Settings: Matter = 10 min wind recording, Gesture = 5 second melodic phrase. Liminal Cloud preset → output has the Matter's texture but breathes with the Gesture's contour.
Voice → instrumental morph
Use case: Sing a melody (Gesture) and animate a piano or synthesiser recording (Matter) to follow your phrasing.
Settings: Crystalline Trace preset (freeze=0.1, chaos=0.15). The output preserves the instrumental timbre but applies your voice's amplitude and pitch contour.
Ghostly ambience / installation
Use case: Long-term evolving sound installation where a sparse Gesture (e.g., single breath, whisper) animates a massive Matter file.
Settings: Ghost Matter preset (freeze=0.9, chaos=0.85). Output barely retains structure — spectral ashes.
Film / video game procedural audio
Use case: Animate a "creature" sound (Matter) using the player's input (Gesture), but offline for cutscenes.
Settings: Volatile Gesture preset (gesture_amount=0.95, roughness=0.9). Gesture's sharp transients become spectral stutters in the output.
Workflow: Voice → Crystalline Pad
Gesture: Sung vowel (5 seconds).
Matter: 5-minute synth pad recording.
Settings: Deep Freeze preset (freeze=0.05, formant_injection=0.8).
Result: The pad takes on the vowel's formants while maintaining its own texture — a crystal-clear vocal pad with no vocoder artifacts.
Workflow: Drum loop → Textured beat
Gesture: Single drum loop (4 seconds).
Matter: Long field recording of rain (10 minutes).

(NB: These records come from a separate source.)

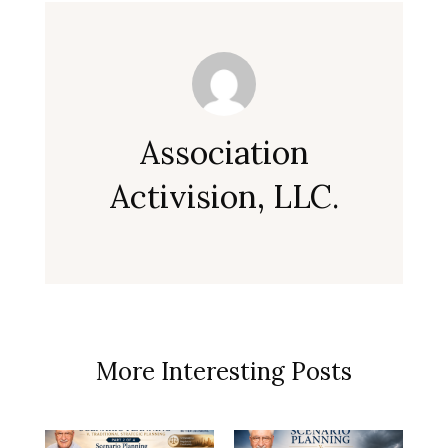
Association
Activision, LLC.
More Interesting Posts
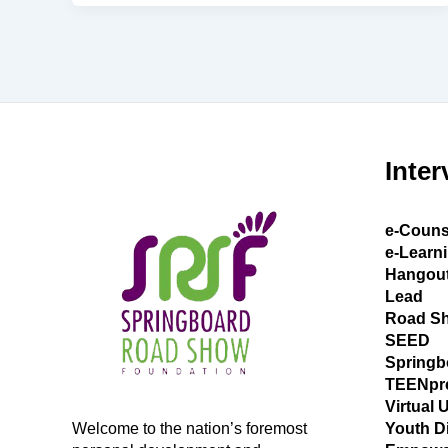
Inter
e-Couns
e-Learn
Hangou
Lead
Road S
SEED
Springb
TEENpr
Virtual 
Welcome to the nation’s foremost
Youth D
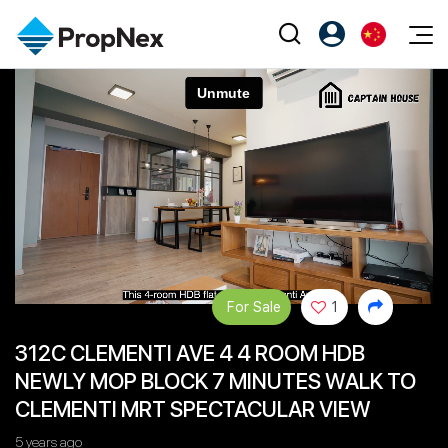
Events
注册为 PX Friends
EN
Editorial
XPO
PX Friends 登录
中
Property
All Editorial
PWS Masterclass
Agent Suite
Agents
购买
新闻
Workshop
PropNex Friends
NexLevel Advantage
出售
Perspectives
Investors
Success Hub
出租
Reports
Support
For Sale
1
Our Training
新发展项目
312C CLEMENTI AVE 4 4 ROOM HDB
PWS Agent
Overseas
NEWLY MOP BLOCK 7 MINUTES WALK TO
SalesTech System
Business Space
CLEMENTI MRT SPECTACULAR VIEW
Our Leadership
PN-Valuation
5 years ago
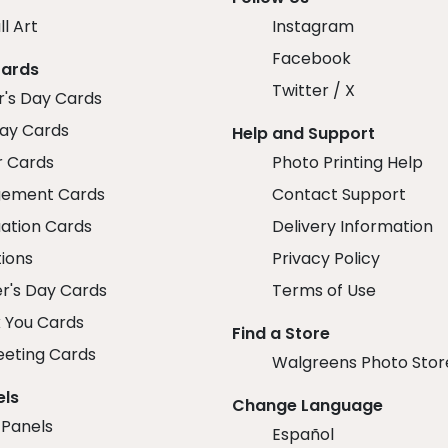
ll Art
Instagram
Facebook
Cards
Twitter / X
r's Day Cards
day Cards
Help and Support
r Cards
Photo Printing Help
ement Cards
Contact Support
ation Cards
Delivery Information
tions
Privacy Policy
r's Day Cards
Terms of Use
 You Cards
Find a Store
eeting Cards
Walgreens Photo Stor
els
Change Language
 Panels
Español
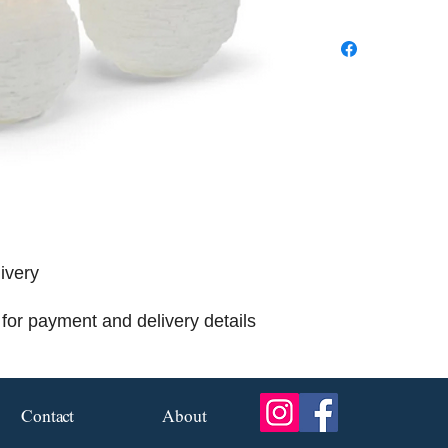
livery
for payment and delivery details
Contact
About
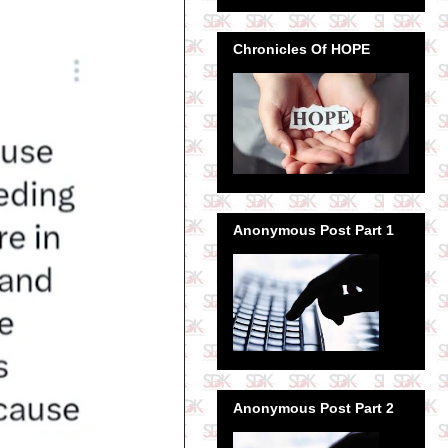
Chronicles Of HOPE
Anonymous Post Part 1
Anonymous Post Part 2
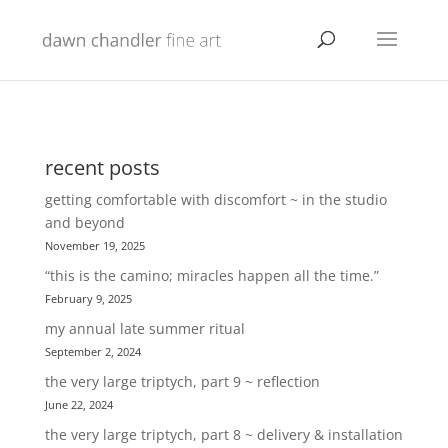
recent posts
getting comfortable with discomfort ~ in the studio
and beyond
November 19, 2025
“this is the camino; miracles happen all the time.”
February 9, 2025
my annual late summer ritual
September 2, 2024
the very large triptych, part 9 ~ reflection
June 22, 2024
the very large triptych, part 8 ~ delivery & installation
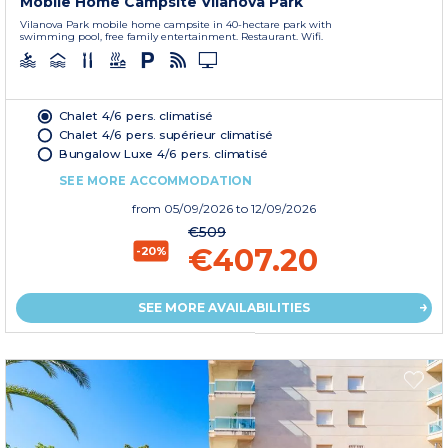
Mobile Home Campsite Vilanova Park
Vilanova Park mobile home campsite in 40-hectare park with
swimming pool, free family entertainment. Restaurant. Wifi.
Chalet 4/6 pers. climatisé
Chalet 4/6 pers. supérieur climatisé
Bungalow Luxe 4/6 pers. climatisé
SEE MORE ACCOMMODATION
from
05/09/2026
to 12/09/2026
€509
€407.20
-20%
SEE MORE AVAILABILITIES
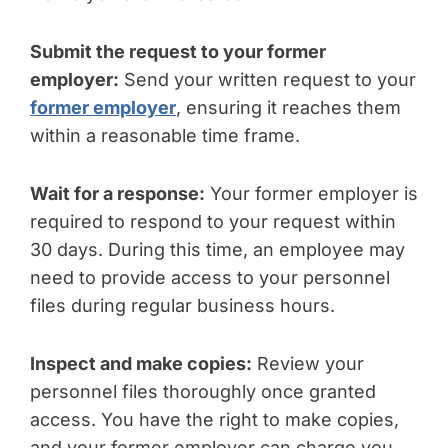
Submit the request to your former
employer:
Send your written request to your
former employer
, ensuring it reaches them
within a reasonable time frame.
Wait for a response:
Your former employer is
required to respond to your request within
30 days. During this time, an employee may
need to provide access to your personnel
files during regular business hours.
Inspect and make copies:
Review your
personnel files thoroughly once granted
access. You have the right to make copies,
and your former employer can charge you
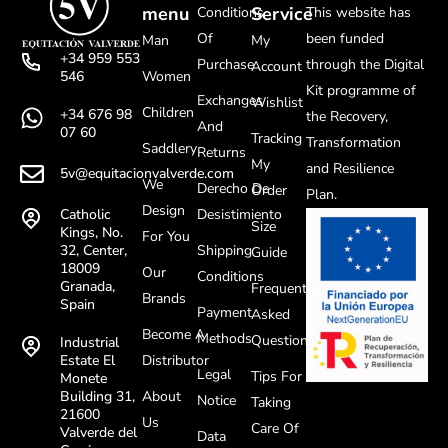
menu
Service
Conditions
This website has
Of
been funded
Man
My
+34 959 553
Purchase
through the Digital
Account
Women
546
Kit programme of
Exchanges
Wishlist
Children
+34 676 98
the Recovery,
And
07 60
Tracking
Transformation
Saddlery
Returns
My
and Resilience
5v@equitacionvalverde.com
We
Derecho De
Order
Plan.
Design
Desistimiento
Catholic
Size
Kings, No.
For You
Shipping
32, Center,
Guide
18009
Our
Conditions
Granada,
Frequently
Brands
Spain
Payment
Asked
Become A
Methods
Questions
Industrial
Distributor
Estate El
Legal
Tips For
Monete
About
Building 31,
Notice
Taking
21600
Us
Care Of
Valverde del
Data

Settings: Liminal Cloud preset (freeze=0.55, chaos=0.5).
Result: The rain's spectral texture is stamped with the drum loop's rhythm — a rhythmic, textural beat made of rain sounds.
Workflow: Speech → Ghostly whisper
Gesture: Spoken sentence (3 seconds).
Matter: Wind + distant rumble (10 minutes).
Settings: Ghost Matter preset (freeze=0.9, chaos=0.85, gesture_amount=0.4).
Result: The speech's amplitude envelope is preserved, but timbre is entirely replaced by ghostly, unstructured noise — like a whisper from a haunted landscape.
• Processing is slow: Reduce Training_excerpt_limit_sec (use only the first 2–3 minutes of Matter). Reduce Diffusion_steps (32–48). Use Balanced or Fast speed mode (not exposed in this UI — edit script or resample Matter beforehand).
• Output is silent or very quiet: Check that Gesture has non-zero RMS. Increase Gesture_amount to 0.9–1.0. Disable gate by lowering gate_threshold in Python (advanced).
• Output sounds like random noise: Freeze_time too high (ghost matter). Reduce to 0.3–0.5. Also check that Matter file has rich spectral content (broadband, not pure sine).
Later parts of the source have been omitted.